Could you try the new package from http://people.redhat.com/jdenemar/xen/bz513604/ to see if that fixes the error? And report the results and logs even if it does, please.
Thanks for the testing. Could you try yet another version of the package? http://people.redhat.com/jdenemar/xen/bz513604/ Thanks a lot.
OK, another round... Could you follow the following steps, please? - install the new packages from http://people.redhat.com/jdenemar/xen/bz513604/ and restart xend or the whole machine - turn on logging in xen hotplug scripts: # echo 'SYSLOG=yes' >>/etc/sysconfig/xenhotplug - let udev log debugging messages: # udevcontrol log_priority=debug - let syslog write all (including debugging) messages into /var/log/debug: # echo '*.* /var/log/debug' >>/etc/syslog.conf # service syslog reload - reproduce the bug - send me everything you normally do together with /var/log/debug Thanks a lot
So the race condition is confirmed. As usual, the race is between hotplug scripts and xend. Under very lucky conditions hotplug-cleanup script runs early enough to see /local/domain/ID/vm and then it's delayed so that it actually removes /vm/UUID/device/CLASS/ID from the newly created domain instead of the old one. It looks like IA64 is very lucky platform :-) By injecting some sleeps at right places, I'm able to reproduce it locally, which should speed up things quite a bit.
Hi, could you try with the latest packages from http://people.redhat.com/jdenemar/xen/bz513604/ (xen-3.0.3-94.el5.bz513604.7)? Thanks
Great, thank you very much for the testing.
Created attachment 358693 [details] Fix race condition on domain restart
*** Bug 513265 has been marked as a duplicate of this bug. ***
Fix built into xen-3.0.3-95.el5
I verify this bug by following steps: (1) Create a HVM domain (2) Reboot the domain by `xm reboot' (3) Run `xm list' I try this about 30 times and find that the domain will no more missing from xm list when rebooted. So this bug is verified in xen-3.0.3-102.el5.
An advisory has been issued which should help the problem described in this bug report.
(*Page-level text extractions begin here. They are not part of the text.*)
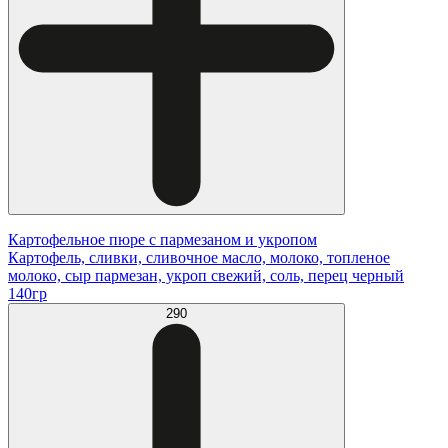
Картофельное пюре с пармезаном и укропом
Картофель, сливки, сливочное масло, молоко, топленое
молоко, сыр пармезан, укроп свежий, соль, перец черный
140гр
290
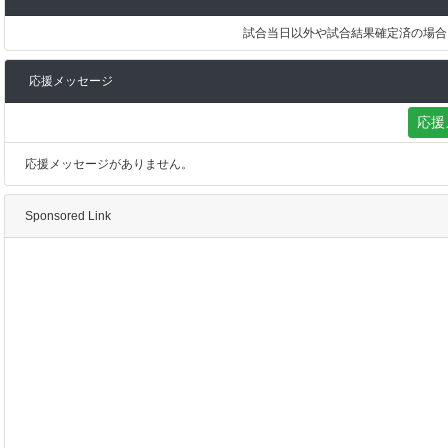
試合当日以外や試合結果確定済の場合
応援メッセージ
応援
応援メッセージがありません。
Sponsored Link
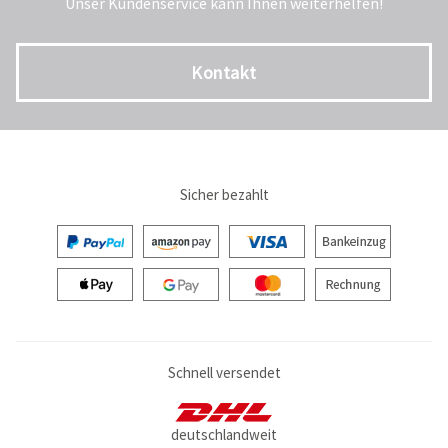
Unser Kundenservice kann Ihnen weiterhelfen!
Kontakt
Sicher bezahlt
Schnell versendet
deutschlandweit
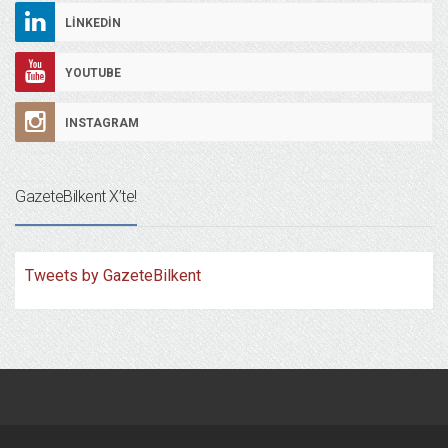
LINKEDIN
YOUTUBE
INSTAGRAM
GazeteBilkent X’te!
Tweets by GazeteBilkent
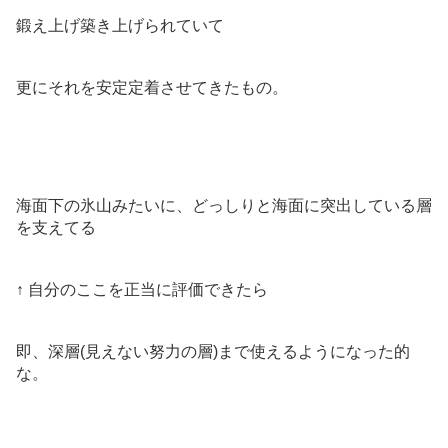
鍛え上げ築き上げられていて
更にそれを安定定着させてきたもの。
海面下の氷山みたいに、どっしりと海面に突出している層
を支えてる
↑ 自分のここを正当に評価できたら
即、深層(見えない努力の層)まで使えるようになった的
な。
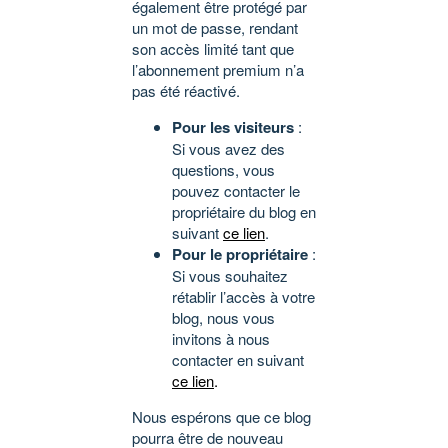
également être protégé par
un mot de passe, rendant
son accès limité tant que
l’abonnement premium n’a
pas été réactivé.
Pour les visiteurs
:
Si vous avez des
questions, vous
pouvez contacter le
propriétaire du blog en
suivant
ce lien
.
Pour le propriétaire
:
Si vous souhaitez
rétablir l’accès à votre
blog, nous vous
invitons à nous
contacter en suivant
ce lien
.
Nous espérons que ce blog
pourra être de nouveau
This report is therefore being closed with a resolution of ERRATA. For more information on therefore solution and/or where to find the updated files, please follow the link below. You may reopen this bug report if the solution does not work for you. http://rhn.redhat.com/errata/RHBA-2010-0294.html
This bug was closed during 5.5 development and it's being removed from the internal tracking bugs (which are now for 5.6).